NBC: America's Network

Synopsis

Spanning eight decades from the beginnings of commercial radio to the current era of international consolidation and emerging digital platforms, this pioneering volume illuminates the entire course of American broadcasting by offering the first comprehensive history of a major network. Bringing together wide-ranging original articles by leading scholars and industry insiders, it offers a comprehensive view of the National Broadcasting Company (NBC) that brings into focus the development of this key American institution and the ways that it has intersected with, and influenced, the central events of our times. Programs, policy, industry practices and personnel, politics, audiences, marketing, and global influence all come into play.
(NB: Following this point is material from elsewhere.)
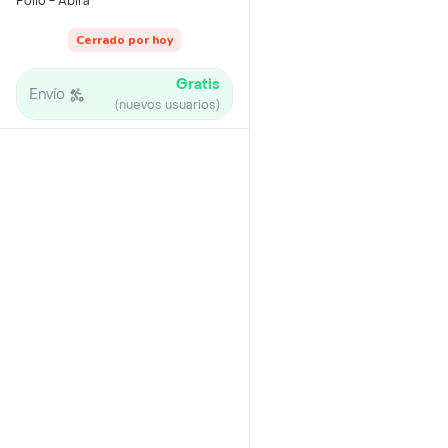
Pollo - Abira
Cerrado por hoy
Gratis
Envío
(nuevos usuarios)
The story the book tells is not just about broadcasting but about a nation's attempt to construct itself as a culture--with all the underlying concerns, divisions, opportunities, and pleasures. Based on unprecedented research in the extensive NBC archives, NBC: America's Network includes a timeline of NBC's and broadcasting's development, making it a valuable resource for students and scholars as well as for anyone interested the history of media in the United States.

Excerpt

Michele Hilmes

The late 1910s and early 1920s were a period of immense social and political upheaval in the United States, and indeed across the globe. Immigration, nativism, World War I, the newfound power of women, migration from farms to cities, the growth and problems of urban life, and a growing popular culture challenged nineteenthcentury Progressive notions of assimilation and control. Entertainment industries like publishing, advertising, sports, movies, and vaudeville rose up to amuse, inform, cajole, and educate the increasingly polyglot breed of Americans. a new kind of popular culture developed at the grassroots level that many, especially the established elites, feared and resisted. Mass communication began to be recognized as a powerful new social phenomenon in an atmosphere of expanding democracy and social instability.
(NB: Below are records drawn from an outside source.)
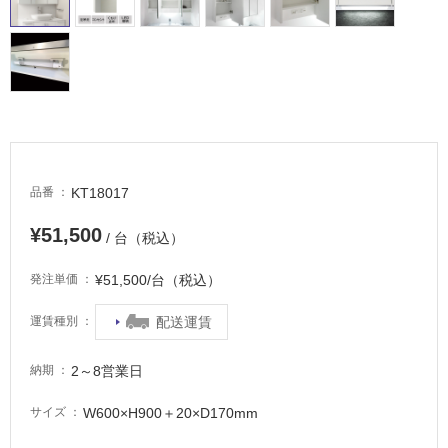
床・
駐
車
場
非
常
に
KT18017
品番
適
し
¥51,500
/ 台（税込）
て
い
¥51,500/台（税込）
発注単価
る
配送運賃
運賃種別
適
し
て
2～8営業日
納期
い
る
W600×H900＋20×D170mm
サイズ
が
The advent of radio drew on and affected all these trends. Far from arriving as a finished, uncontroversial technology that could be easily adopted by existing structures and hierarchies, radio stirred up conflicts, offered competing uses, provoked struggles over whose interests would prevail, and raised fears about the dangerous cultural forces that might be unleashed by this invisible medium of connection and communication. Out of these many forces radio broadcasting arose as a vital and necessary participant in the American experience. in chapter 1, “NBC and the Network Idea: Defining the ‘American System,’” Michele Hilmes places nbc in the context of these large social, political, and cultural forces and shows the role played by America’s first network in building up the United States’ unique system of commercial network broadcasting.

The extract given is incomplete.